Work to be completed — The lines to reproduce run from the one containing "respiración se descompasa" through the end of the records below. Reproduce them exactly and add nothing.

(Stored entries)
== Segment start ==

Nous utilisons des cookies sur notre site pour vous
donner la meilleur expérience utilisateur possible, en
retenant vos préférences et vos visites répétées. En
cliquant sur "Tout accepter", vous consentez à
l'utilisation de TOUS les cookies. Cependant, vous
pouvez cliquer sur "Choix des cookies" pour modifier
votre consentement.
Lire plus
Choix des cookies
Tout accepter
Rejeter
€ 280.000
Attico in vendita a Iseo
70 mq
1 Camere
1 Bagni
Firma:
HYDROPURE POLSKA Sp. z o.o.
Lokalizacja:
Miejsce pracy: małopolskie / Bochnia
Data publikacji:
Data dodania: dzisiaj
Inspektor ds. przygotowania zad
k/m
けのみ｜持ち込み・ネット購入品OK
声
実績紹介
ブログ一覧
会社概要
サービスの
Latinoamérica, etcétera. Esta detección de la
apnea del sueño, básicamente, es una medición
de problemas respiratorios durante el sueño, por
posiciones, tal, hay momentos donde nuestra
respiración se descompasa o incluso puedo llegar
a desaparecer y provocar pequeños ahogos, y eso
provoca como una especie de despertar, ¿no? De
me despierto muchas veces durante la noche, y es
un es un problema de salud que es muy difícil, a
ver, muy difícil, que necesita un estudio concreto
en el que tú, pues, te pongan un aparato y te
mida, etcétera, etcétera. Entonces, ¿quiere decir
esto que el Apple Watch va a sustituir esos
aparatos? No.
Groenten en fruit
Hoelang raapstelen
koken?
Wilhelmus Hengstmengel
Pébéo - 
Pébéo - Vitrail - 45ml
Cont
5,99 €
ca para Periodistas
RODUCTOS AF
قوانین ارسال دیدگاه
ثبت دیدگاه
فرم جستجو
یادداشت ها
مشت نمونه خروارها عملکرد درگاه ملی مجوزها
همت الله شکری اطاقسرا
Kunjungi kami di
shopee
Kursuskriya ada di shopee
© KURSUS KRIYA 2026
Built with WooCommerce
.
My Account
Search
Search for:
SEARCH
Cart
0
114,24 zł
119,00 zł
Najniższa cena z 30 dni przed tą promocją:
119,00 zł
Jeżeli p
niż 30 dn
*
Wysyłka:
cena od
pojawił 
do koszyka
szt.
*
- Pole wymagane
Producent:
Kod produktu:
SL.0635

== Segment end ==

Task solution —
respiración se descompasa o incluso puedo llegar
a desaparecer y provocar pequeños ahogos, y eso
provoca como una especie de despertar, ¿no? De
me despierto muchas veces durante la noche, y es
un es un problema de salud que es muy difícil, a
ver, muy difícil, que necesita un estudio concreto
en el que tú, pues, te pongan un aparato y te
mida, etcétera, etcétera. Entonces, ¿quiere decir
esto que el Apple Watch va a sustituir esos
aparatos? No.
Groenten en fruit
Hoelang raapstelen
koken?
Wilhelmus Hengstmengel
Pébéo - 
Pébéo - Vitrail - 45ml
Cont
5,99 €
ca para Periodistas
RODUCTOS AF
قوانین ارسال دیدگاه
ثبت دیدگاه
فرم جستجو
یادداشت ها
مشت نمونه خروارها عملکرد درگاه ملی مجوزها
همت الله شکری اطاقسرا
Kunjungi kami di
shopee
Kursuskriya ada di shopee
© KURSUS KRIYA 2026
Built with WooCommerce
.
My Account
Search
Search for:
SEARCH
Cart
0
114,24 zł
119,00 zł
Najniższa cena z 30 dni przed tą promocją:
119,00 zł
Jeżeli p
niż 30 dn
*
Wysyłka:
cena od
pojawił 
do koszyka
szt.
*
- Pole wymagane
Producent:
Kod produktu:
SL.0635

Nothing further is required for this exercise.